Le pogrom de juillet noir mena à une radicalisation des positions indépendantistes.  Nombre de personnes modérées, non sécessionnistes, durcirent leur opinion, en faveur dorénavant d’un État indépendant qui les mettrait à l’abri des violences « interethniques ». Durant les années 1980, les militants gagnèrent en popularité parmi la population tamoule et commencèrent à ne plus être vus comme des « terroristes » (comme le déclarait le gouvernement), mais comme des « combattants de la liberté », comme « nos garçons » (c’est aussi le qualificatif utilisé par le père de Jude Ratnam lorsqu’il se remémore l’engagement de Manoranjan au sein du mouvement), des héros (« Pour mes frères et moi, notre oncle était un héros »).

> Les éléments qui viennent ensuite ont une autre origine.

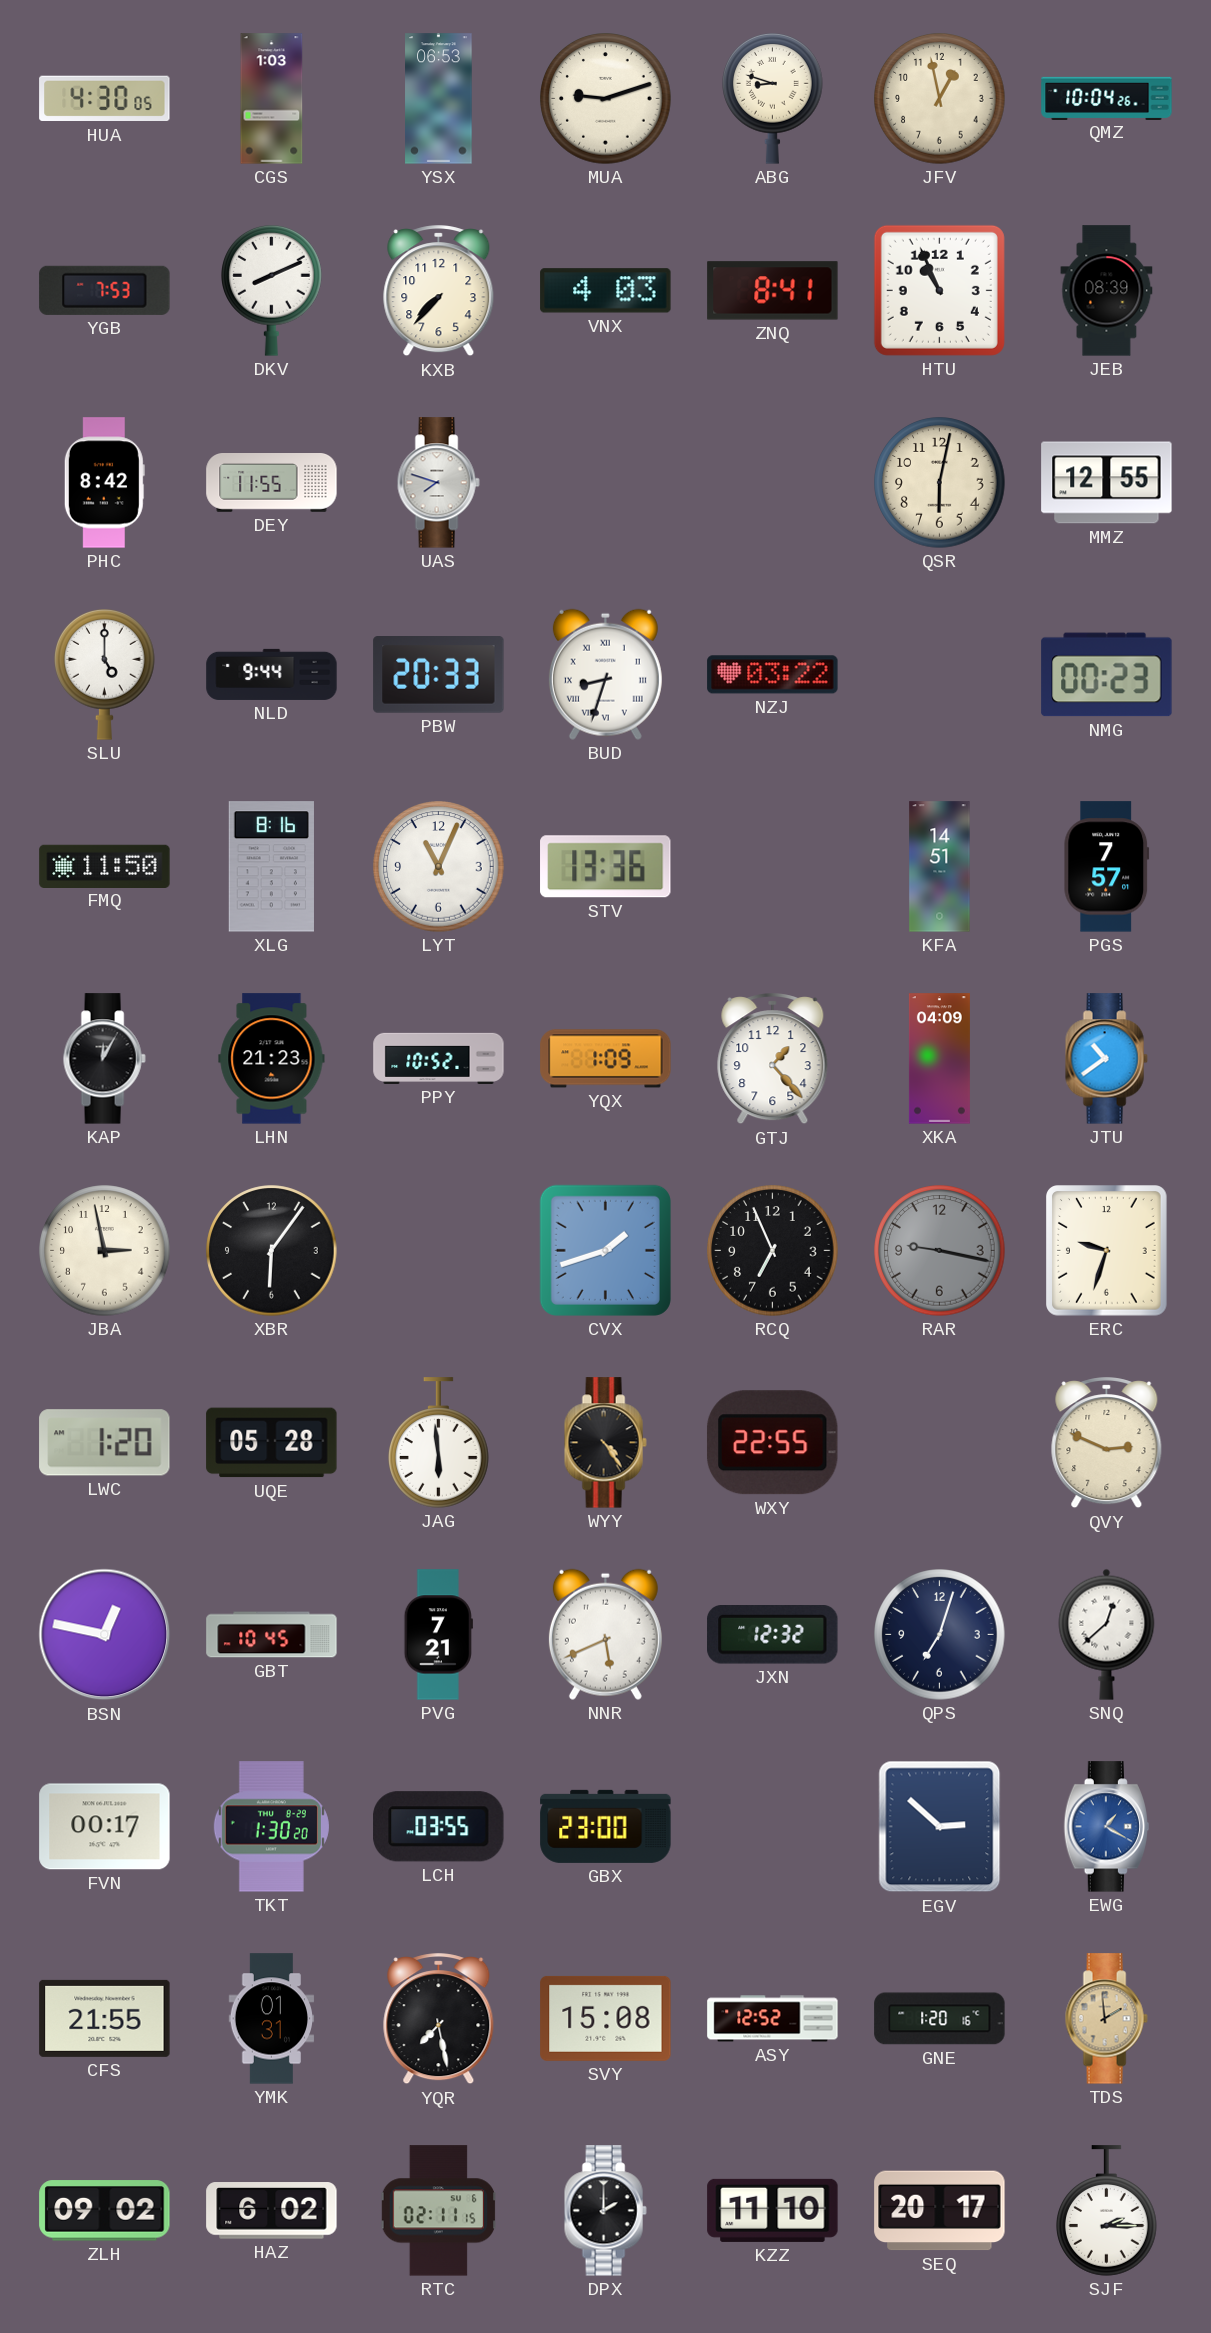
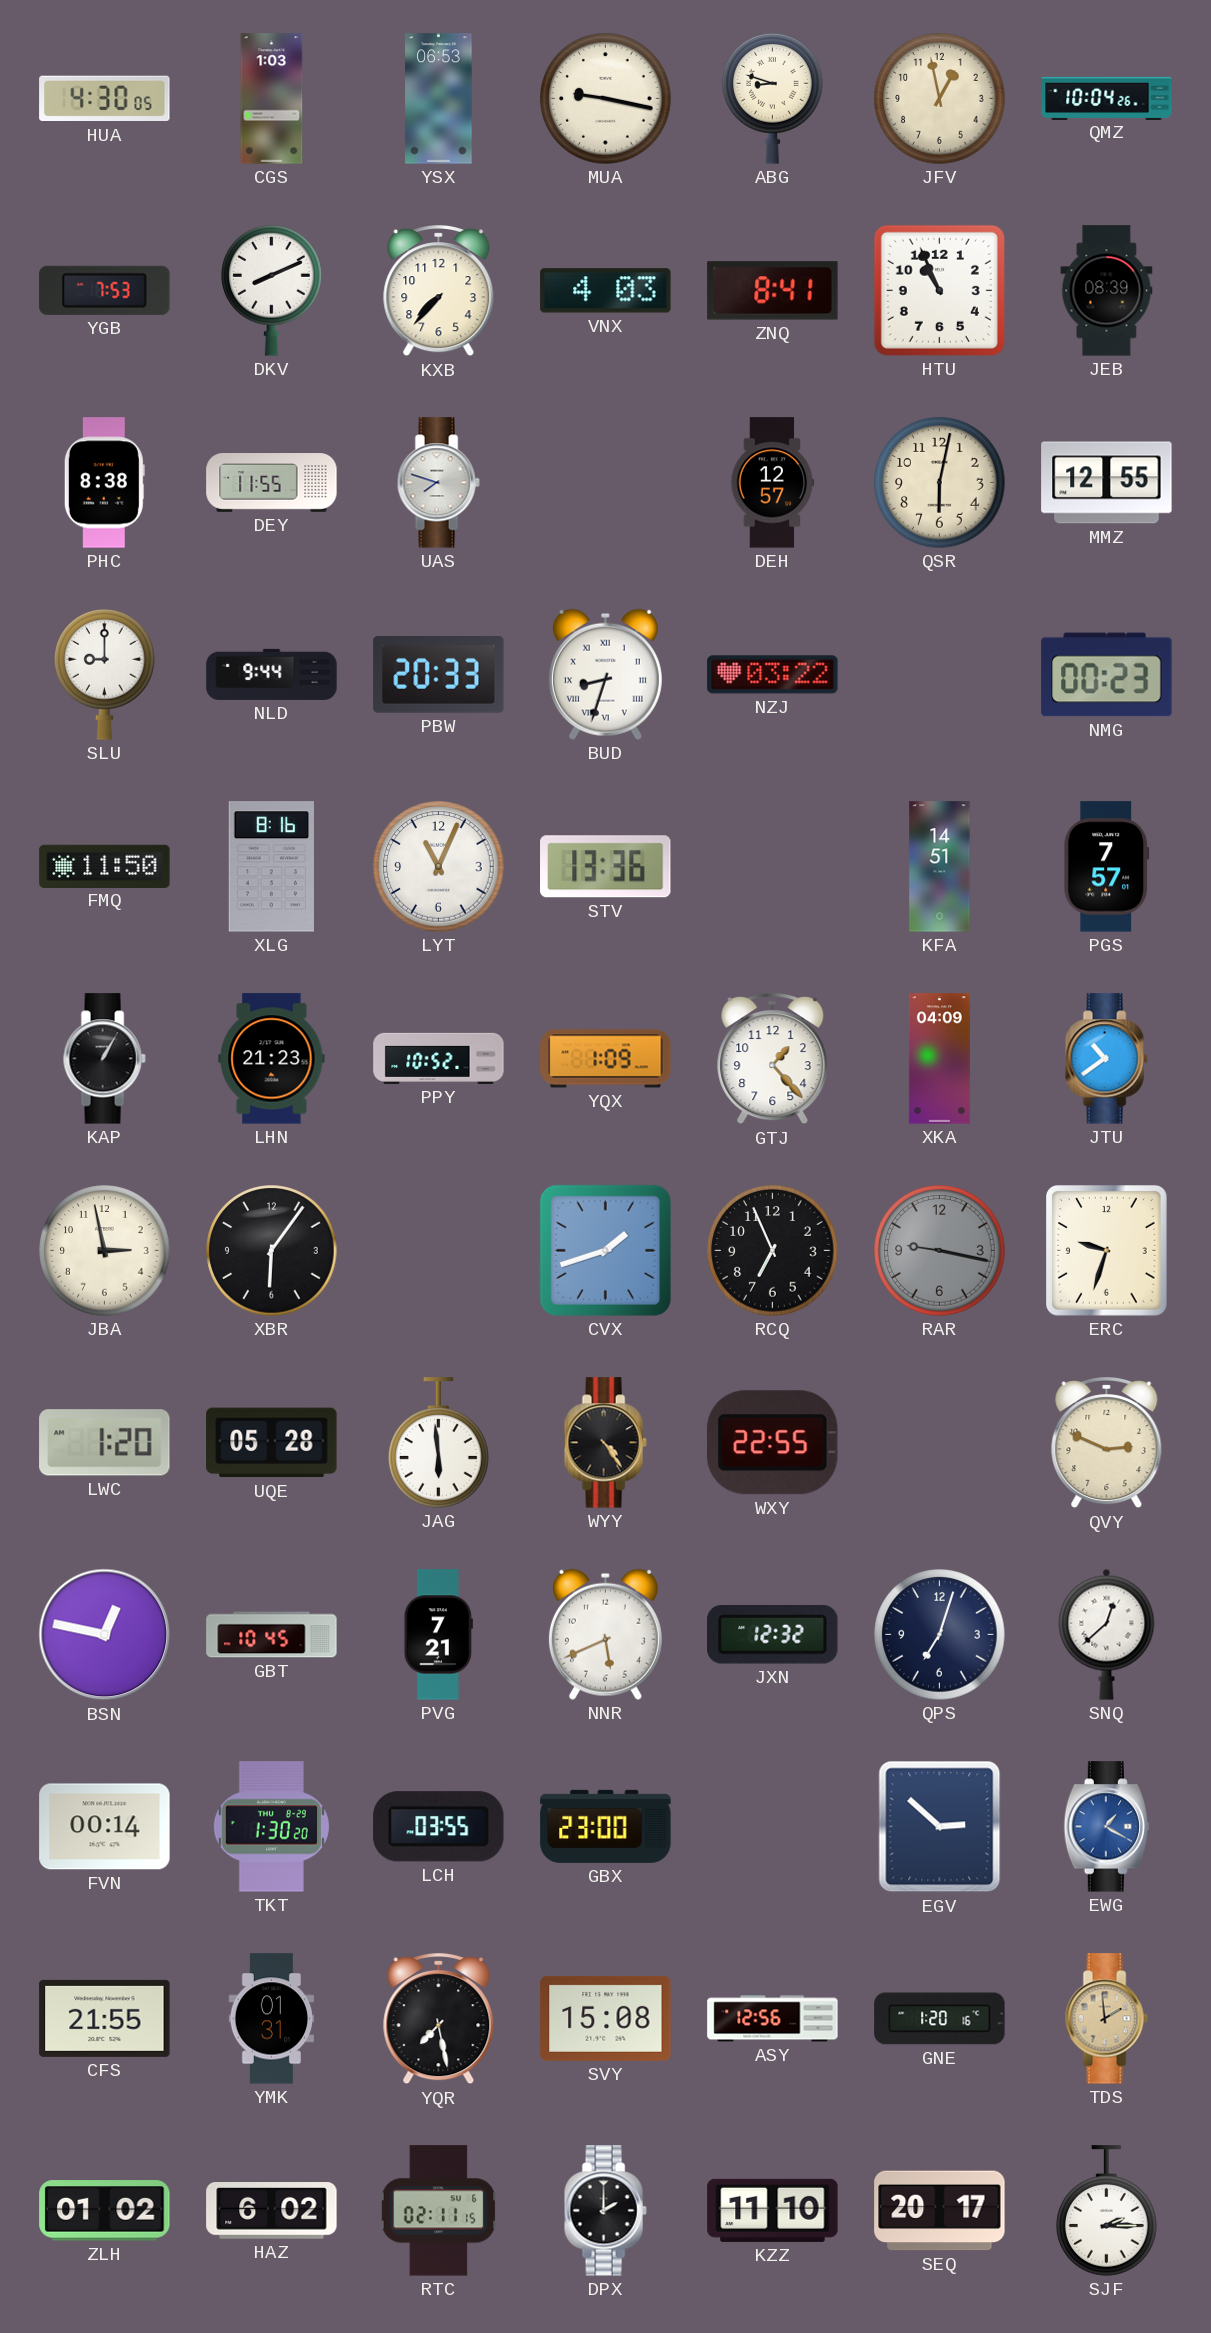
MUA: 9:12 -> 9:17
PHC: 8:42 -> 8:38
DEH: none -> 12:57
SLU: 5:00 -> 9:00
KAP: 12:05 -> 1:05
FVN: 00:17 -> 00:14
ASY: 12:52 -> 12:56
ZLH: 09:02 -> 01:02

Avant juillet 1983 les groupes armés tamouls comptaient à peine quelques dizaines de militants chacun :  la lutte armée n’avait pas encore pris dans la société tamoule tandis que les plus aisés commençaient à émigrer vers l’Occident. D’autres se réfugiaient en Inde du Sud. Le pogrom de 1983 constitua un passage décisif dans la descente vers la guerre civile : il poussa des milliers de jeunes à s’enrôler dans les groupes armés. Le conflit change de dimension et atteint un point de non-retour, il s’étend au Sud de l’île et s’internationalise. Mais c’est l’intervention indienne de juillet 1987 et son échec, patent deux ans plus tard, qui donnent aux LTTE un quasi-monopole de la lutte armée. Aussitôt élu, le président Premadasa cherche à désamorcer les deux conflits qui menacent son autorité, en demandant à l’Inde de retirer ses troupes pour ôter à la fois au JVP et aux Tigres un argument décisif en faveur de la lutte. Alors qu’il parvient à maîtriser puis annihiler le JVP, Premadasa offre aux Tigres l’occasion de se réinstaller en maîtres à Jaffna après le retrait indien effectif en mars 1990, leur donnant même accès à un approvisionnement en armes. Les LTTE éliminent aussitôt les groupes tamouls concurrents qui avaient collaboré avec les Indiens. Seule le TULF qui est un parti politique garde une certaine autonomie et une influence manifeste auprès de la population tamoule de la province orientale et de celle qui réside dans la région de Colombo.














Solidement installés à Jaffna où ils établissent une administration parallèle,   les Tigres reprennent les combats contre l’armée de Colombo, pour tenter de prendre le contrôle de la province orientale. Cette guerre s’est donc officiellement déclenchée en 1983, intensifiée dans les années 1990, un cessez-le-feu a été conclu de 2002 à 2005, pour se solder par une fin de partie militaire meurtrière en 2009. Au cours de cette période, l’émigration sri-lankaise temporaire ou durable a concerné 8 % à 10 % de la population de l’île, et les diasporas principalement tamoules représentent plus d’un million de personnes si l’on compte les descendants des migrants. Le rôle de ces diasporas dans le conflit est passé sous silence.